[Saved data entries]
--------------------------------------------------

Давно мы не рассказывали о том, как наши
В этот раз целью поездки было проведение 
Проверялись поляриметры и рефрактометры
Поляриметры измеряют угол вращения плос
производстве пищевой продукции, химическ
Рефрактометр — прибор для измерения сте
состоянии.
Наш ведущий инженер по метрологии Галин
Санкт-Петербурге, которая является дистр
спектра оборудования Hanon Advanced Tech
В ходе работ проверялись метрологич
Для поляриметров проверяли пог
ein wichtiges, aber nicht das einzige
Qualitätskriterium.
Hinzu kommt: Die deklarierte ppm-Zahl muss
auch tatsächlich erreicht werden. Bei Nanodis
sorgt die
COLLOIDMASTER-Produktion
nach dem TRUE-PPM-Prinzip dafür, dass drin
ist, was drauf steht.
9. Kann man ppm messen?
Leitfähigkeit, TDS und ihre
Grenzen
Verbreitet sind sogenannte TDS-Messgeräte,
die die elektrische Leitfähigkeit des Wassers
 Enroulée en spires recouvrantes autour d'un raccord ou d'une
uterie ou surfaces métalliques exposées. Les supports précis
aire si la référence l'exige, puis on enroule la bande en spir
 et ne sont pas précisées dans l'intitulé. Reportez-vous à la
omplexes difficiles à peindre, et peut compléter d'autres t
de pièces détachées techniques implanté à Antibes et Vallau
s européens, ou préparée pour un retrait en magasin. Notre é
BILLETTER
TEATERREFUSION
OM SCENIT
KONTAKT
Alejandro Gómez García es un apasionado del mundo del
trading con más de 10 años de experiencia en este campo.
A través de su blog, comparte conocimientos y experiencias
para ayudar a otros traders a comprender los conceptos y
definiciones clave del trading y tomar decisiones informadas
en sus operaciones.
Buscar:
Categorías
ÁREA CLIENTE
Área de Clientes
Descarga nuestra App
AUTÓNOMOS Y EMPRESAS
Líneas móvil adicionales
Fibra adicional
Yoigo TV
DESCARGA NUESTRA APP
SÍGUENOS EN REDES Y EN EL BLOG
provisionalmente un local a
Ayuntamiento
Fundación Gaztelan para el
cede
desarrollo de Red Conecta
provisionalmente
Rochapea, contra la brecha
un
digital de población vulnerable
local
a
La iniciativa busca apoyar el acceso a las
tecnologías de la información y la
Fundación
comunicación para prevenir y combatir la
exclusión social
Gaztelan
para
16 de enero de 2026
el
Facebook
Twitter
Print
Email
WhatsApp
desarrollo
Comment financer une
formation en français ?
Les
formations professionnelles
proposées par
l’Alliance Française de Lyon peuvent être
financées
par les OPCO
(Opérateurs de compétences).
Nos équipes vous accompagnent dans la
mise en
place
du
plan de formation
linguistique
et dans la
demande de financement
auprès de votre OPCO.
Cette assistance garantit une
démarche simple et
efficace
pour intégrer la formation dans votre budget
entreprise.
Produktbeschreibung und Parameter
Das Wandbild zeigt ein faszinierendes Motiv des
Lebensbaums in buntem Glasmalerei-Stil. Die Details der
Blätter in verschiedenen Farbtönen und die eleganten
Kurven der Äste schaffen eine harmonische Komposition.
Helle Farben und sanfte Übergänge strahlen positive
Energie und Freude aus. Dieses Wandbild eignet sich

--------------------------------------------------

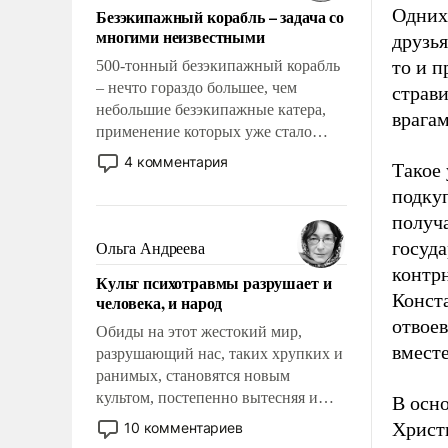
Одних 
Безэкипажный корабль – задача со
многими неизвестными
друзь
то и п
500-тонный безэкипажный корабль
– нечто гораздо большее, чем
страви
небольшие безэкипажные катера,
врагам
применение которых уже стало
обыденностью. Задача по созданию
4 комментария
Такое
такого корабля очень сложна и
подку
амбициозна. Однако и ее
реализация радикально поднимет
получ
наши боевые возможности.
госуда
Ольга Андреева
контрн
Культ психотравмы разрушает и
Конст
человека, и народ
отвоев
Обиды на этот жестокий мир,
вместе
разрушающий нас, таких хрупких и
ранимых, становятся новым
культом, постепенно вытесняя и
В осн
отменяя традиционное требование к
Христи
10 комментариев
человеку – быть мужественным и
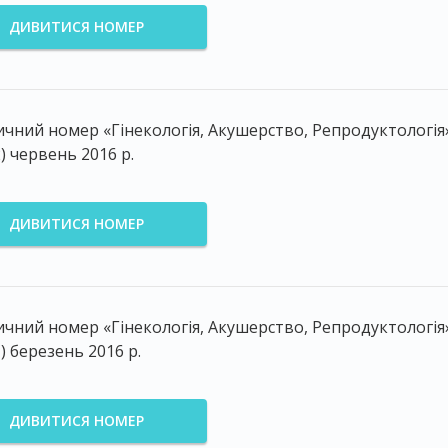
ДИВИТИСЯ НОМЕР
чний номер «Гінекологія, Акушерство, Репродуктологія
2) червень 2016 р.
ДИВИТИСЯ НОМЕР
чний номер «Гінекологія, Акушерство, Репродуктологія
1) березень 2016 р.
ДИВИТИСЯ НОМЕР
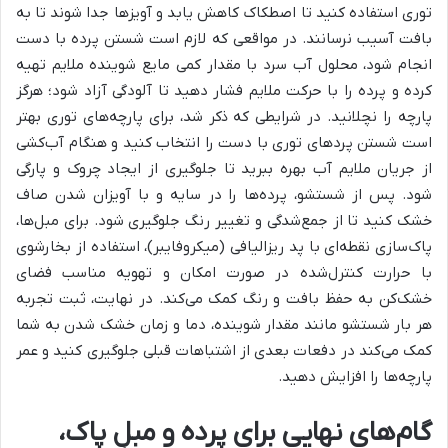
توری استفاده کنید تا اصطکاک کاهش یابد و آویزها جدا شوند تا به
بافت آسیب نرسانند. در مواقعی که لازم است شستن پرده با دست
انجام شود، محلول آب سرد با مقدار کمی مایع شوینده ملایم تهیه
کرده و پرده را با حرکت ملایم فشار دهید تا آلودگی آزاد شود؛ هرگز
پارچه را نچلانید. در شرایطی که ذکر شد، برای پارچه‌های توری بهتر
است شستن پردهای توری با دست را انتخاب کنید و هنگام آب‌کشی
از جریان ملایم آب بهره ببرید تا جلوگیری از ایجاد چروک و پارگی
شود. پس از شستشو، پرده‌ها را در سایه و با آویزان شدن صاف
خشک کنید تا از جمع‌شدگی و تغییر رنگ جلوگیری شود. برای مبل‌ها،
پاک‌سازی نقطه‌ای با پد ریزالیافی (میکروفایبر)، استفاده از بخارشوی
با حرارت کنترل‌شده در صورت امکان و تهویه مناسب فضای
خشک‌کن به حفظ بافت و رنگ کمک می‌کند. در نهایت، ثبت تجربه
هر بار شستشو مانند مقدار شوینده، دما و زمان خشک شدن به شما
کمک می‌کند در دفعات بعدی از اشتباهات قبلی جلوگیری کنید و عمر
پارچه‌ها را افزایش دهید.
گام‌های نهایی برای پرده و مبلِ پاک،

--------------------------------------------------

ACTIVITY | Which of the lines above include the string "جلوگیری"? Pick them out and copy them.

WRITTEN ANSWER |
از جریان ملایم آب بهره ببرید تا جلوگیری از ایجاد چروک و پارگی
خشک کنید تا از جمع‌شدگی و تغییر رنگ جلوگیری شود. برای مبل‌ها،
کمک می‌کند در دفعات بعدی از اشتباهات قبلی جلوگیری کنید و عمر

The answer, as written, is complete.